• **THE DATA**:
• • • •
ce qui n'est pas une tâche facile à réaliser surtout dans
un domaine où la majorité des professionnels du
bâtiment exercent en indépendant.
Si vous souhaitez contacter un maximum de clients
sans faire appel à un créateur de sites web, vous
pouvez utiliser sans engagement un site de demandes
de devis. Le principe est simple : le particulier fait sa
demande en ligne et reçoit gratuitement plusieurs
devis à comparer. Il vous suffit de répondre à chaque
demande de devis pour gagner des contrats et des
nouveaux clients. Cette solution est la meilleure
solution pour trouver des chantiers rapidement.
• • • •
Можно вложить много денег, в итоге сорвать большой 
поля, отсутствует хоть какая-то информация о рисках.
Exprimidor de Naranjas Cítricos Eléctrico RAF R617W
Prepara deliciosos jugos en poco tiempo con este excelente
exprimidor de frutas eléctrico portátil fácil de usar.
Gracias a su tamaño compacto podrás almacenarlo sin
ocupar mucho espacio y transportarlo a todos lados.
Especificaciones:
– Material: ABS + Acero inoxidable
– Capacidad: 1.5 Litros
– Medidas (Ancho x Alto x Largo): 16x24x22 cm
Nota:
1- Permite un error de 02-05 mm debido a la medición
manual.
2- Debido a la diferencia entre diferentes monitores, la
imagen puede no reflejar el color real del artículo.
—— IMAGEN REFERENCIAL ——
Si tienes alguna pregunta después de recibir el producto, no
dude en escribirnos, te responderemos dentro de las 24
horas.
• • • •
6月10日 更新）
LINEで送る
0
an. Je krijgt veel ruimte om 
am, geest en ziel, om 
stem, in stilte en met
• • • •
For each line of the entries that holds the word "vous", pull that line out.

• **EXERCISE ANSWER**:
Si vous souhaitez contacter un maximum de clients
sans faire appel à un créateur de sites web, vous
devis à comparer. Il vous suffit de répondre à chaque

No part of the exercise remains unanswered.